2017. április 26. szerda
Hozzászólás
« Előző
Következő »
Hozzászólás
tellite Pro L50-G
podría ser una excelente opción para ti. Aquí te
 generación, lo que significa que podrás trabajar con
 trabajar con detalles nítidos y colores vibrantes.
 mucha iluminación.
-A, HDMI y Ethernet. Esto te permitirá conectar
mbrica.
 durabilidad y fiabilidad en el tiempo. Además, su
----------
▸ TASK TO CARRY OUT
Each line of the entries above that has the word "trabajar" is to be copied.

▸ SOLUTION TO THIS EXERCISE
 generación, lo que significa que podrás trabajar con
 trabajar con detalles nítidos y colores vibrantes.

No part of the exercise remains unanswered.